Some existing multivariate statistical methods, which are appropriate for analyzing Type A or Type B data, are reviewed briefly. Methods are roughly classified into two categories according to their underlying purpose. One class of methods has the purpose of identifying patterns of dependence among the components of one variable Y via the indexing variables. This can be achieved by dimension reduction and graphical presentation. The other class of methods quantifying the linear relationship between one variable Y and other variables X, while accounting for the dependence among the components of Y. In both cases, the dependence patterns among the components of Y may be complicated and existing methods may not be suitable. I demonstrate existing methods are not able to capture fourth order dependence, which often is present in Type A and Type B data.
A new statistical methodology, based on the Bayesian generalized bilinear mixed-effects model, is developed for Type A and Type B data. This model can be viewed as a tool for achieving the two desiderata for multivariate statistical methods described above: identifying and accounting for dependence. The model allows us to identify dependence patterns among the components of Y via a bilinear term, an inner product of two latent variables corresponding to two indexing variables. It is also suitable for studying the relationship between Y and X through a regression form while accounting for the dependence among the components of Y caused by repeated measures and/or unexplained fourth order dependence. A Markov chain Monte Carlo algorithm is described for Bayesian inference. Data from the 2012 summer Olympic games is analyzed to illustrate the model.
The performance of the bilinear mixed-effects model-fitting algorithm is studied via the analysis of MCMC output arising from a series of simulation studies. The robustness of the methodology to model misspecification, particularly with respect to over-dispersion and the latent dimension of the bilinear random effects, are examined through these simulation studies.

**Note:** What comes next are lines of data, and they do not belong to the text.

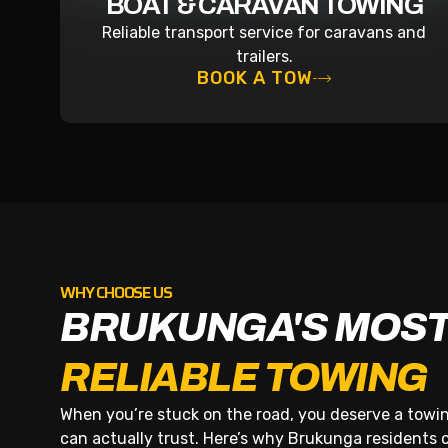
BOAT & CARAVAN TOWING
Reliable transport service for caravans and
trailers.
BOOK A TOW
WHY CHOOSE US
BRUKUNGA'S MOS
RELIABLE TOWING
When you’re stuck on the road, you deserve a tow
can actually trust. Here’s why Brukunga residents cal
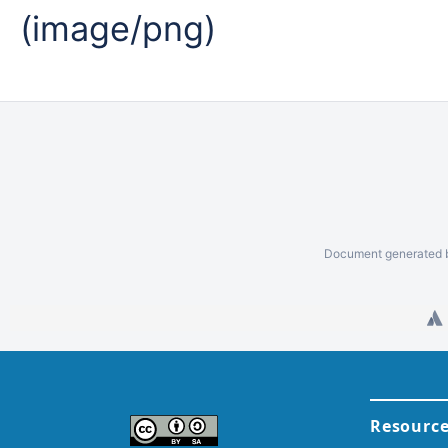
(image/png)
Document generated b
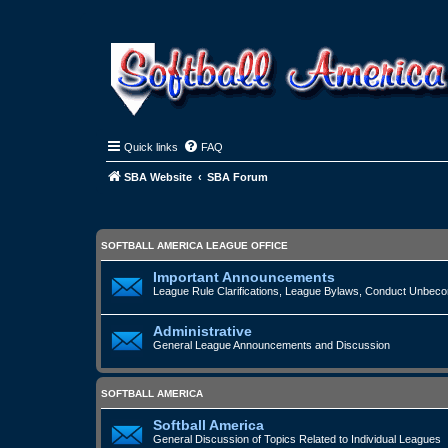
Quick links
FAQ
SBA Website
SBA Forum
SOFTBALL AMERICA LEAGUE OFFICE
Important Announcements
League Rule Clarifications, League Bylaws, Conduct Unbecomi
Administrative
General League Announcements and Discussion
SOFTBALL AMERICA
Softball America
General Discussion of Topics Related to Individual Leagues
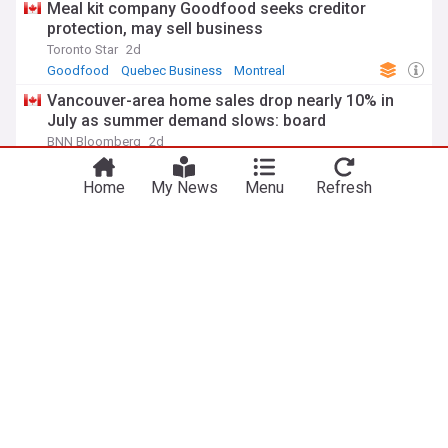
Meal kit company Goodfood seeks creditor
protection, may sell business
Toronto Star
2d
Goodfood
Quebec Business
Montreal
Vancouver-area home sales drop nearly 10% in
July as summer demand slows: board
BNN Bloomberg
2d
Property
British Columbia Business
Vancouver
Small cap wrap: Ocean Power Technologies,
Nextech3D.ai, Custom Health, First Phosphate…
Proactive Investors (Canada)
1d
Noble Capital Markets
First Phosphate
ADVERTISEMENT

Affiliation networks are a particular type of Type A data, which record the relationship between a set of 'actors' and a set of 'events'. The generalized bilinear mixed-effects model considers the dependence patterns resulting from interactions between actors and events. In this setting, the model is used to explore patterns in extracurricular activity membership of students in a racially diverse high school in a Midwestern metropolitan area while controlling for differences in participation by both activity characteristics and attributes of the students. Using techniques from spatial point pattern analysis, we show how our model can provide insight into patterns of racial segregation in the voluntary extracurricular activity participation profiles of adolescents. In addition, household travel pat- terns are examined through latent variables associated with the geographic area of residence and the destination area of observed trips. In this case, the bilinear model highlights common travel behaviors of individuals residing inside the I-270 beltway of Columbus, OH.